Detectives were unable to glean any information from surveillance cameras in the community. The fire had also destroyed the sole surveillance camera on the slain couple’s home.
Some of the detectives knew Totaram Mootoo. He was once incarcerated and later freed for manslaughter. He had operated a rum shop and subsequently became involved in several businesses, including money-changing, gold mining and the sale of fuel. Some close relatives of the slain man said that he had repeatedly complained of being owed large sums of money.
Police also received reports that Mootoo was expected to collect some $57M on the Thursday that he was killed.
This pointed to a theory of someone killing the couple to avoid paying off their debts.
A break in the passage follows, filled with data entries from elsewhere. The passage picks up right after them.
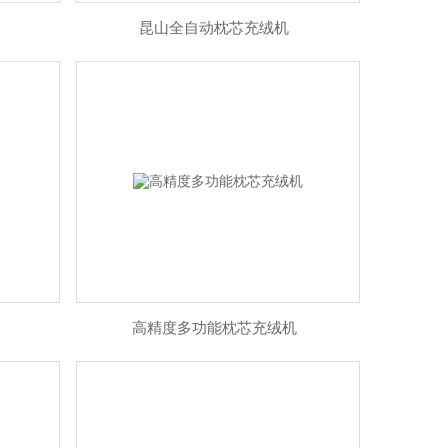
昆山全自动枕芯充绒机
高精度多功能枕芯充绒机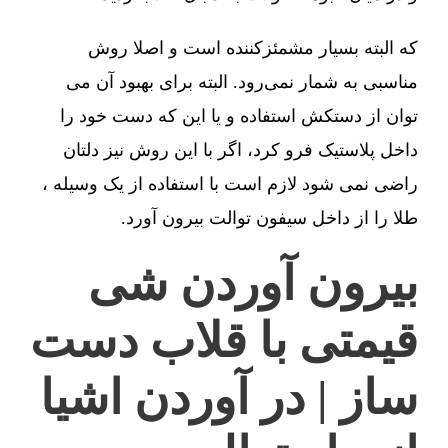
که البته بسیار مشمئزکننده است و اصلا روش
مناسبی به شمار نمی‌رود. البته برای بهبود آن می
توان از دستکش استفاده و یا این که دست خود را
داخل پلاستیک فرو کرد، اگر با این روش نیز دلتان
راضی نمی شود لازم است با استفاده از یک وسیله ،
طلا را از داخل سیفون توالت بیرون آورد.
بیرون آوردن شی
قیمتی با قلاب دست
ساز | در آوردن اشیا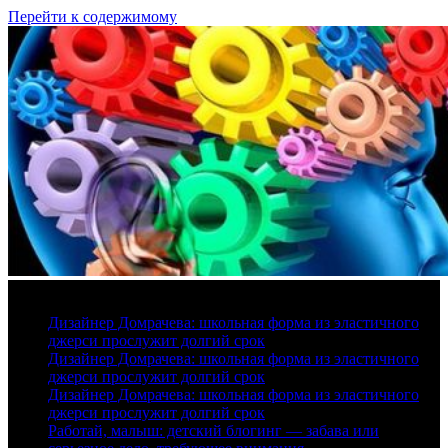
Перейти к содержимому
6 августа, 2026
Дизайнер Домрачева: школьная форма из эластичного
джерси прослужит долгий срок
Дизайнер Домрачева: школьная форма из эластичного
джерси прослужит долгий срок
Дизайнер Домрачева: школьная форма из эластичного
джерси прослужит долгий срок
Работай, малыш: детский блогинг — забава или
But everything else suggested that someone with a proficiency in execution-style killings had murdered the couple.
Some pointed to the fact that two of Mootoo’s close associates, Intaz Roopnarine and Jason Wills, were gunned down a few months earlier.
These sources, including some police ranks, suggested that the victims were slain by persons linked to a foreign gang that had accused some Guyanese of fleecing them of a substantial amount of money.
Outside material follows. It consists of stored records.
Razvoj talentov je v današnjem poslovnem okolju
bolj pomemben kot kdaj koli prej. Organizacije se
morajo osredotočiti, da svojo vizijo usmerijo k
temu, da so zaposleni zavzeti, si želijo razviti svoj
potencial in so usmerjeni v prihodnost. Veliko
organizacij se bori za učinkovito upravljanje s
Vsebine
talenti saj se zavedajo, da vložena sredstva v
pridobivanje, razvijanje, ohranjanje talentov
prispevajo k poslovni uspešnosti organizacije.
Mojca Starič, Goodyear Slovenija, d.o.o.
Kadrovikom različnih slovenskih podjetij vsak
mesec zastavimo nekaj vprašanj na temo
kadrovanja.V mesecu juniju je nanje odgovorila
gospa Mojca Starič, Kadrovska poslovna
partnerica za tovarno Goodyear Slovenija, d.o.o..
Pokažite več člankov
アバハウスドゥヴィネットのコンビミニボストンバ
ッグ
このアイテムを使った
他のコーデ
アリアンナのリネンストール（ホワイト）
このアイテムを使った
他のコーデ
There were reports that Mootoo had recently sold a plot of land for some $40M, allegedly with the intention of paying his debt. However, the individual to whom he sold the property failed to pay him immediately. The businessman was still waiting for payment when he was executed.
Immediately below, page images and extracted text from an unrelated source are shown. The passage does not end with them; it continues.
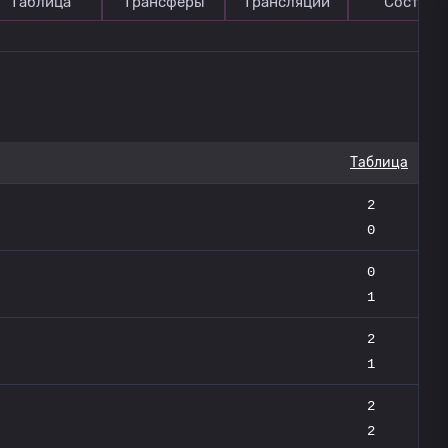
Таблица
Трансферы
Трансляции
Состав
Таблица
2
0
0
1
2
1
2
2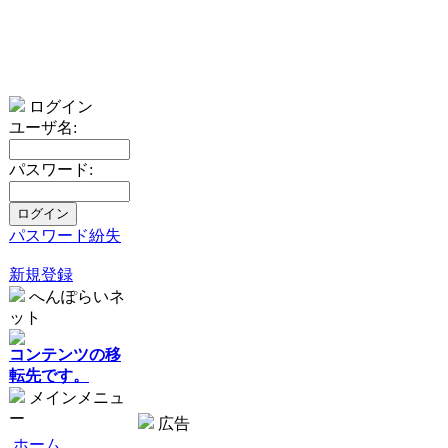
ログイン
ユーザ名:
パスワード:
パスワード紛失
新規登録
へんぽらいネ
ット
コンテンツの移
転先です。
メインメニュ
ー
広告
ホーム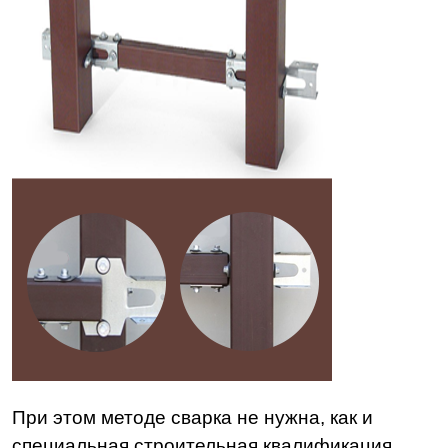
При этом методе сварка не нужна, как и
специальная строительная квалификация.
Police officials sharply dismissed this theory. Meanwhile, investigators detained then released, three of Mootoo’s close associates, including a bodyguard and a handyman.
But some three weeks later, one of Totaram Mootoo’s brothers contacted me. He had flown in from overseas. He was convinced that two avaricious men with very, very close ties to the couple plotted their death. He believed that the men hired a close associate of his brother to carry out the execution. According to the brother, the two suspects stood to reap huge financial gains from his brother’s demise.
According to the brother, he learned about the couple’s death sometime after 03:45 hrs on May 10, 2013, after receiving a call from one of his brothers. He said that two suspects immediately came to mind, and he subsequently received information that seemed to confirm his suspicions.
The man said that he contacted the couple’s two sons, who subsequently travelled to Guyana.
Mootoo’s brother suggested that the murder plot was hatched about a month prior to the Mootoos’ execution. He also believes that someone tampered with the surveillance equipment in the couple’s residence.
According to the brother, Totaram Mootoo was in the habit of keeping large sums of currency in his home and was upset after several million in local currency disappeared from his residence.
He claimed that the money-changer kept two safes in his residence and alleged that one of the safes had disappeared. He suggested that the individuals who plotted his brother’s death paid off the killers with some of the cash from his sibling’s stolen safe.
Police sources later confirmed that the brother and an in-law of Totaram Mootoo had relayed their suspicions to them.
Mootoo’s brother at the time had said that he was determined to assist the police in every possible way to bring the killers to justice.
But almost five years later, the case appears to have gone in the direction of other execution-style killings; that is, nowhere.